Paul Farrelly: To ask the Secretary of State for Environment, Food and Rural Affairs (1) what estimate his Department has made of the cost to farmers of implementing measures for electronic identification of sheep and goats in accordance with Regulation (EC) 21/2004; 
Paul Farrelly: To ask the Secretary of State for Environment, Food and Rural Affairs if he will introduce a compulsory farm of origin labelling scheme for (a) lamb and (b) other meats in conjunction with the operation of (i) electronic sheep tagging and (ii) other European directives on livestock traceability. 
Jim Fitzpatrick: Compulsory EU labelling rules on origin of beef and veal already apply throughout the supply chain with full traceability being a key requirement. There are no current plans to introduce compulsory farm of origin labelling for lamb, or for other meats. Government do however support current EU proposals for a Regulation on the Provision of Food Information which would tighten up country or origin labelling, particularly for meat and meat products, requiring specified information to be given where claims of origin are made. These EU proposals do not relate to electronic sheep tagging or European directives on livestock traceability but are intended to ensure consumers have clear information about the origin of meat products.
Mr.
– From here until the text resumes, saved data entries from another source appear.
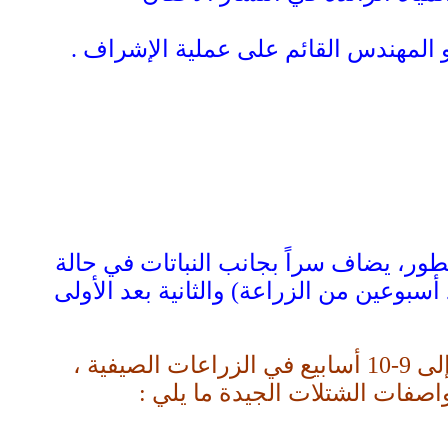
و المهندس القائم على عملية الإشراف .
ور، يضاف سراً بجانب النباتات في حالة
سبوعين من الزراعة) والثانية بعد الأولى
تمكث الشتلات في المشتل فترة تقدر بــ 7- 8 أسابيع في الزراعات الشتوية ، وتطول إلى 9-10 أسابيع في الزراعات الصيفية ،
اصفات الشتلات الجيدة ما يلي :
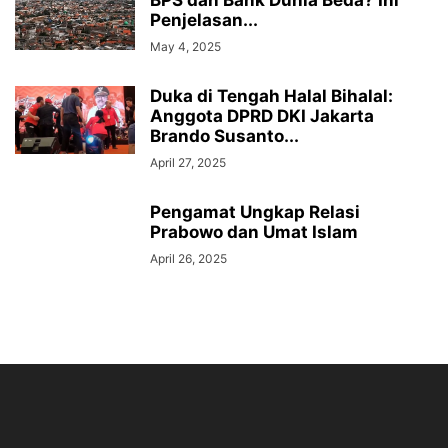
BPS dan Bank Dunia Beda? Ini
Penjelasan...
May 4, 2025
Duka di Tengah Halal Bihalal:
Anggota DPRD DKI Jakarta
Brando Susanto...
April 27, 2025
Pengamat Ungkap Relasi
Prabowo dan Umat Islam
April 26, 2025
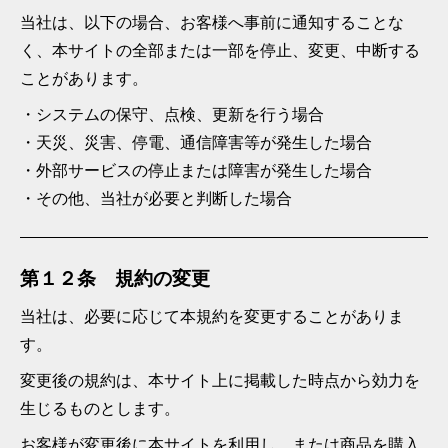
当社は、以下の場合、お客様へ事前に通知することな
く、本サイトの全部または一部を停止、変更、中断する
ことがあります。
システムの保守、点検、更新を行う場合
天災、災害、停電、通信障害等が発生した場合
外部サービスの停止または障害が発生した場合
その他、当社が必要と判断した場合
第１２条 規約の変更
当社は、必要に応じて本規約を変更することがありま
す。
変更後の規約は、本サイト上に掲載した時点から効力を
生じるものとします。
お客様が変更後に本サイトを利用し、または商品を購入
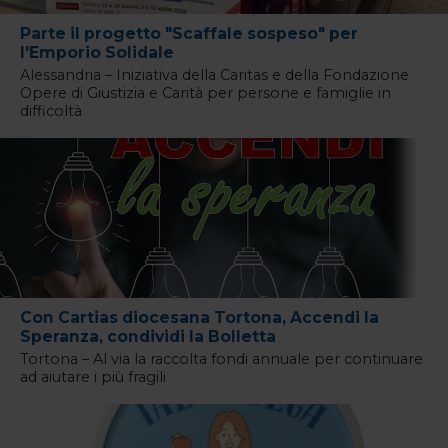
Parte il progetto "Scaffale sospeso" per
l'Emporio Solidale
Alessandria – Iniziativa della Caritas e della Fondazione
Opere di Giustizia e Carità per persone e famiglie in
difficoltà
Con Cartias diocesana Tortona, Accendi la
Speranza, condividi la Bolletta
Tortona – Al via la raccolta fondi annuale per continuare
ad aiutare i più fragili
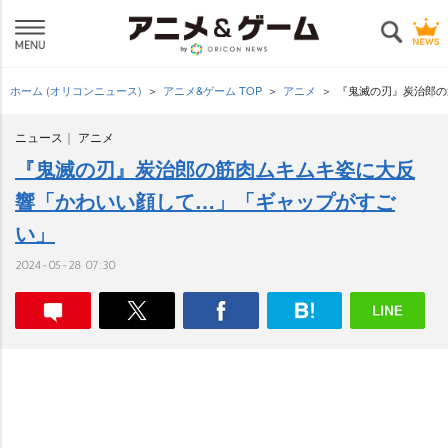
ホーム (オリコンニュース)
アニメ&ゲーム TOP
アニメ
『鬼滅の刃』炭治郎の
ニュース
アニメ
『鬼滅の刃』炭治郎の筋肉ムキムキ姿に大反
響「かわいい顔して…」「ギャップがすご
い」
2024-05-28 07:30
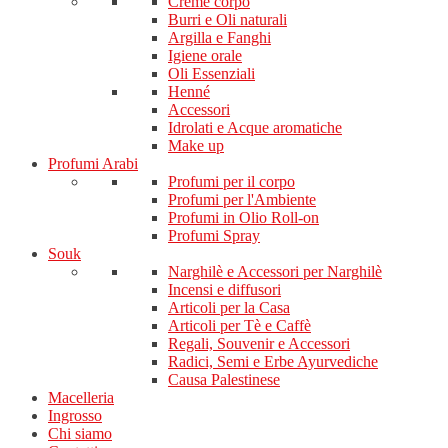
Creme corpo
Burri e Oli naturali
Argilla e Fanghi
Igiene orale
Oli Essenziali
Henné
Accessori
Idrolati e Acque aromatiche
Make up
Profumi Arabi
Profumi per il corpo
Profumi per l'Ambiente
Profumi in Olio Roll-on
Profumi Spray
Souk
Narghilè e Accessori per Narghilè
Incensi e diffusori
Articoli per la Casa
Articoli per Tè e Caffè
Regali, Souvenir e Accessori
Radici, Semi e Erbe Ayurvediche
Causa Palestinese
Macelleria
Ingrosso
Chi siamo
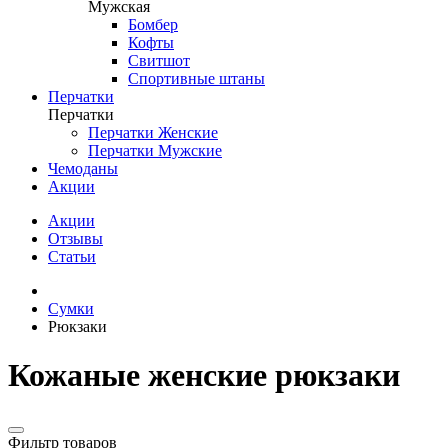
Мужская
Бомбер
Кофты
Свитшот
Спортивные штаны
Перчатки
Перчатки
Перчатки Женские
Перчатки Мужские
Чемоданы
Акции
Акции
Отзывы
Статьи
Сумки
Рюкзаки
Кожаные женские рюкзаки
Фильтр товаров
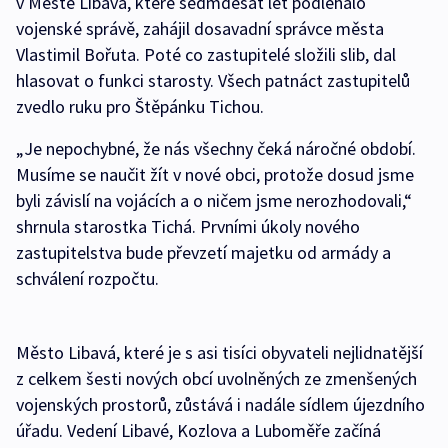
v Městě Libavá, které sedmdesát let podléhalo
vojenské správě, zahájil dosavadní správce města
Vlastimil Bořuta. Poté co zastupitelé složili slib, dal
hlasovat o funkci starosty. Všech patnáct zastupitelů
zvedlo ruku pro Štěpánku Tichou.
„Je nepochybné, že nás všechny čeká náročné období.
Musíme se naučit žít v nové obci, protože dosud jsme
byli závislí na vojácích a o ničem jsme nerozhodovali,“
shrnula starostka Tichá. Prvními úkoly nového
zastupitelstva bude převzetí majetku od armády a
schválení rozpočtu.
Město Libavá, které je s asi tisíci obyvateli nejlidnatější
z celkem šesti nových obcí uvolněných ze zmenšených
vojenských prostorů, zůstává i nadále sídlem újezdního
úřadu. Vedení Libavé, Kozlova a Luboměře začíná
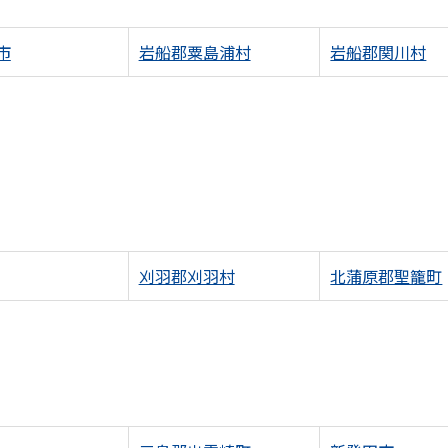
市
岩船郡粟島浦村
岩船郡関川村
刈羽郡刈羽村
北蒲原郡聖籠町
Drew: To ask the Secretary of State for Environment, Food and Rural Affairs which local authorities have smallholdings; what the area of each such authority's smallholdings is; and whether he plans to undertake a review of the future use and ownership of local authority smallholdings. 
Jim Fitzpatrick: The annual report to parliament on smallholdings in England provides details of the numbers of statutory smallholdings held by local authorities analysed according to size of holding. This information is set out in the following table.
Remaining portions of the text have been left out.